▸ WHAT NEEDS TO BE DONE: Where an entry contains a picture, skip the picture and write out everything else exactly.

^^^^^^^^

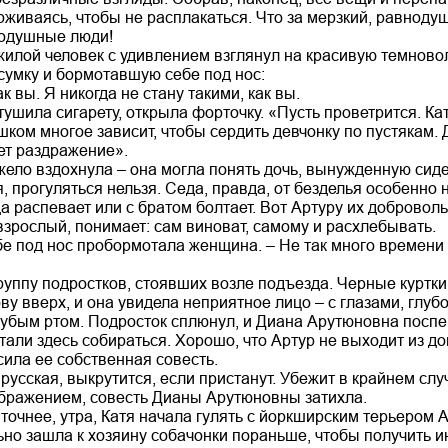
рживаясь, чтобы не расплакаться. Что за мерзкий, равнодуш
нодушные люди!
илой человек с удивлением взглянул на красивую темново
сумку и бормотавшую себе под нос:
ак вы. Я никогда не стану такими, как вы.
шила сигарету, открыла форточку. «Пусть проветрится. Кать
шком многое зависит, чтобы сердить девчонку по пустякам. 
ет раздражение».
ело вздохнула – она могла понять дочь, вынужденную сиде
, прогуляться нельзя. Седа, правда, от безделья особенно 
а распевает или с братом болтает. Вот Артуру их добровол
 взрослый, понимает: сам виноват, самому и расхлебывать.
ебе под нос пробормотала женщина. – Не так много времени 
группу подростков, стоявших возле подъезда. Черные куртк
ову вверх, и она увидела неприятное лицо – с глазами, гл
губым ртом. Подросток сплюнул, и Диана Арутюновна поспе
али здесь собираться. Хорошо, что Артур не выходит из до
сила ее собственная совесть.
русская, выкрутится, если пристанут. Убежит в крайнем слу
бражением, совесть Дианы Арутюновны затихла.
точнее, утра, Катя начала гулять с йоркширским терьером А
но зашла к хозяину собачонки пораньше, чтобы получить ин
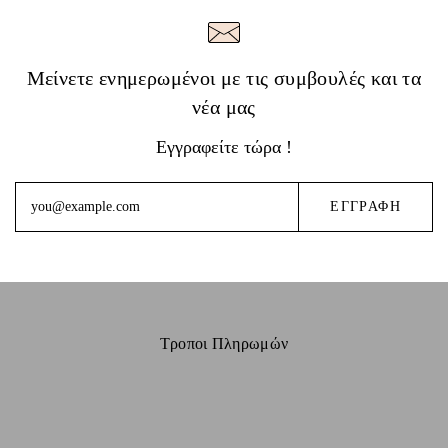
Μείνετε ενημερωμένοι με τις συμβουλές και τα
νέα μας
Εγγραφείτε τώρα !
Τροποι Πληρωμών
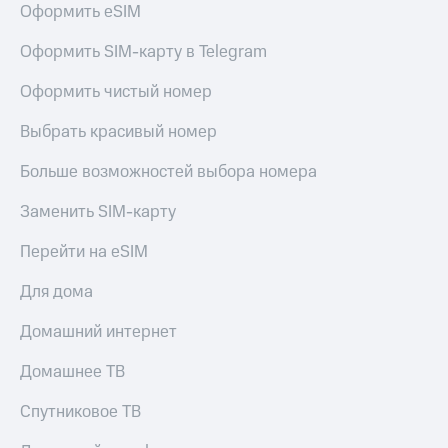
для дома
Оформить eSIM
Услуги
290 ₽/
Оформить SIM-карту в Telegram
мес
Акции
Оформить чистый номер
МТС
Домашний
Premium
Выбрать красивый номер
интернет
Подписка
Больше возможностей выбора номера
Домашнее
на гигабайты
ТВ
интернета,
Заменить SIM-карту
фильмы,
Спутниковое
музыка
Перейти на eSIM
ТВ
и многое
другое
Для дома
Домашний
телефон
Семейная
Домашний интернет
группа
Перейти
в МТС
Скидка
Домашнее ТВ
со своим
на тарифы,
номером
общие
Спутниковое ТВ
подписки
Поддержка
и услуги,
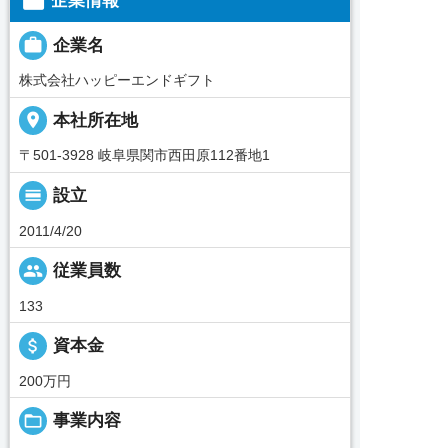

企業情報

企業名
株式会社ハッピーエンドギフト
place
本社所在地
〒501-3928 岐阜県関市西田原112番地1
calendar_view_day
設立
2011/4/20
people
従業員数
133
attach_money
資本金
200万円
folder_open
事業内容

^^^^^^^^

▸ EXPECTED OUTPUT:
рживаясь, чтобы не расплакаться. Что за мерзкий, равнодуш
нодушные люди!
илой человек с удивлением взглянул на красивую темново
сумку и бормотавшую себе под нос:
ак вы. Я никогда не стану такими, как вы.
шила сигарету, открыла форточку. «Пусть проветрится. Кать
шком многое зависит, чтобы сердить девчонку по пустякам. 
ет раздражение».
ело вздохнула – она могла понять дочь, вынужденную сиде
, прогуляться нельзя. Седа, правда, от безделья особенно 
а распевает или с братом болтает. Вот Артуру их добровол
 взрослый, понимает: сам виноват, самому и расхлебывать.
ебе под нос пробормотала женщина. – Не так много времени 
группу подростков, стоявших возле подъезда. Черные куртк
ову вверх, и она увидела неприятное лицо – с глазами, гл
губым ртом. Подросток сплюнул, и Диана Арутюновна поспе
али здесь собираться. Хорошо, что Артур не выходит из до
сила ее собственная совесть.
русская, выкрутится, если пристанут. Убежит в крайнем слу
бражением, совесть Дианы Арутюновны затихла.
точнее, утра, Катя начала гулять с йоркширским терьером А
но зашла к хозяину собачонки пораньше, чтобы получить ин
Μείνετε ενημερωμένοι με τις συμβουλές και τα
νέα μας
Εγγραφείτε τώρα !
Τροποι Πληρωμών
для дома
Оформить eSIM
Услуги
290 ₽/
Оформить SIM-карту в Telegram
мес
Акции
Оформить чистый номер
МТС
Домашний
Premium
Выбрать красивый номер
интернет
Подписка
Больше возможностей выбора номера
Домашнее
на гигабайты
ТВ
интернета,
Заменить SIM-карту
фильмы,
Спутниковое
музыка
Перейти на eSIM
ТВ
и многое
другое
Для дома
Домашний
телефон
Семейная
Домашний интернет
группа
Перейти
в МТС
Скидка
Домашнее ТВ
со своим
на тарифы,
номером
общие
Спутниковое ТВ
подписки
Поддержка
и услуги,

企業情報

企業名
株式会社ハッピーエンドギフト
place
本社所在地
〒501-3928 岐阜県関市西田原112番地1
calendar_view_day
設立
2011/4/20
people
従業員数
133
attach_money
資本金
200万円
folder_open
事業内容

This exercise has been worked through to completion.